La giornata inizia presto nei locali messi a disposizione a titolo gratuito dai gesuiti di Sant’Andrea al Quirinale e si lavora fino al tardo pomeriggio. I ragazzi recuperano materiali di vario tipo, grazie anche all’accordo con supermercati, negozi e perfino privati, portano gli ex rifiuti nella loro officina ed è a quel punto che danno il via libera all’espressione creativa. Frutto di questo estro sono gli oggetti più disparati: collane, bracciali, segnalibri, bicchieri, piatti, sottopiatti, cinture. I primi mille euro incassati dalla vendita sono stati destinati all’acquisto delle attrezzature necessarie alla loro fabbricazione. Una volta raggiunta l’autosufficienza, il gruppo ha iniziato a monetizzare ciò che ha creato grazie alla fantasia, vendendo presso Gilli Moda o in alcuni Atelier di Roma (Atelier Parisetti a San Saba), ricevendo anche ordinativi dall’Onu, dalla Regione ed organizzando mercatini rionali la domenica o nei giorni festivi. Il 100% degli incassi va interamente agli “artisti”, il che rende ancora più pregevole l’iniziativa che non ha nulla a che vedere con l’assistenzialismo o la beneficienza. Si tratta infatti di creazione artistica a pieno titolo, tanto da rendere queste persone, spesso poste ai margini della società, veri e propri designer all’avanguardia.

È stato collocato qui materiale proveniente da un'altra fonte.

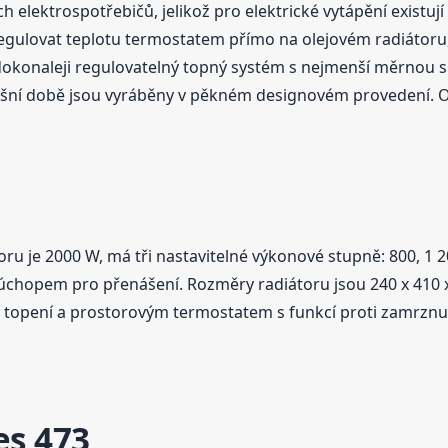
h elektrospotřebičů, jelikož pro elektrické vytápění existují 
e regulovat teplotu termostatem přímo na olejovém radiátor
jdokonaleji regulovatelný topný systém s nejmenší měrnou s
nešní době jsou vyráběny v pěkném designovém provedení. Ol
toru je 2000 W, má tři nastavitelné výkonové stupně: 800, 1 
chopem pro přenášení. Rozměry radiátoru jsou 240 x 410 x 
í topení a prostorovým termostatem s funkcí proti zamrznut
es 473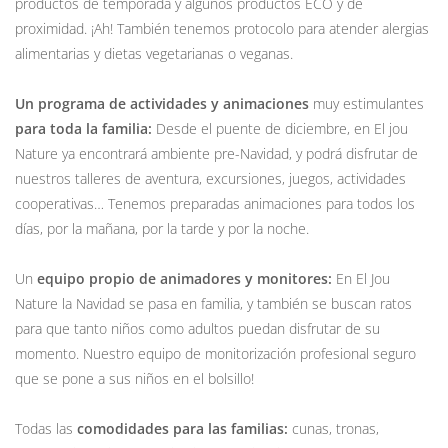
productos de temporada y algunos productos ECO y de
proximidad. ¡Ah! También tenemos protocolo para atender alergias
alimentarias y dietas vegetarianas o veganas.
Un programa de actividades y animaciones
muy estimulantes
para toda la familia:
Desde el puente de diciembre, en El jou
Nature ya encontrará ambiente pre-Navidad, y podrá disfrutar de
nuestros talleres de aventura, excursiones, juegos, actividades
cooperativas… Tenemos preparadas animaciones para todos los
días, por la mañana, por la tarde y por la noche.
Un
equipo propio de animadores y monitores:
En El Jou
Nature la Navidad se pasa en familia, y también se buscan ratos
para que tanto niños como adultos puedan disfrutar de su
momento. Nuestro equipo de monitorización profesional seguro
que se pone a sus niños en el bolsillo!
Todas las
comodidades para las familias:
cunas, tronas,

Nel corso dei mesi questi “creatori d’arte” sono riusciti a recuperare la bellezza di 2mila kg di plastica, un risultato eccezionale oltreché un esempio valoroso di riciclo che potrebbe essere emulato anche da altre amministrazioni locali, per fronteggiare l’annosa questione dello smaltimento dei rifiuti. Ma non c’è solo la plastica: le materie che si riciclano sono tante e diverse: tessuti etnici di scarto, incarti di cibo liofilizzato, scarti di filo telefonico. Tutto può diventare prezioso nelle mani di questi promettenti artigiani.

Insomma si può migliorare la vita di singoli individui, fuggiti dalle torture, dai maltrattamenti e da condizioni umane disperate e allo stesso tempo contribuire in maniera efficace al benessere di una comunità. La portata dell’iniziativa la descrive la stessa Marichia: “I ragazzi – racconta – sono persone che non avevano niente da fare nei centri che li accolgono, che stavano in giro per la stazione Termini in attesa di poter rientrare nei centri la sera, tutti senza speranza. Adesso invece sono insieme, siamo parte di un gruppo, si è sviluppato un senso di appartenenza. E poi il progetto crea tanto valore aggiunto: si sentono creativi, riescono a riciclare e comporre, ognuno è libero di realizzare quello che vuole, gli oggetti sono anche il frutto della loro cultura etnica, del loro senso estetico, dei loro colori”.

Dall’esperienza vissuta poi questi neo “Professori del recupero” potranno trasmettere le tecniche apprese ad altre persone in difficoltà, dando vita ad un circolo virtuoso, capace di connettere la solidarietà alla bellezza.

Sembra proprio che il destino di questi giovani africani segua esattamente quello del materiale che essi adoperano per creare arte. Un riscatto sociale che segue parallelamente il recupero estetico, solidale ed ecologico di ciò che viene buttato via.

Strano ma vero. Restituendo valore a ciò che viene scartato è possibile ritrovare il senso smarrito della vita.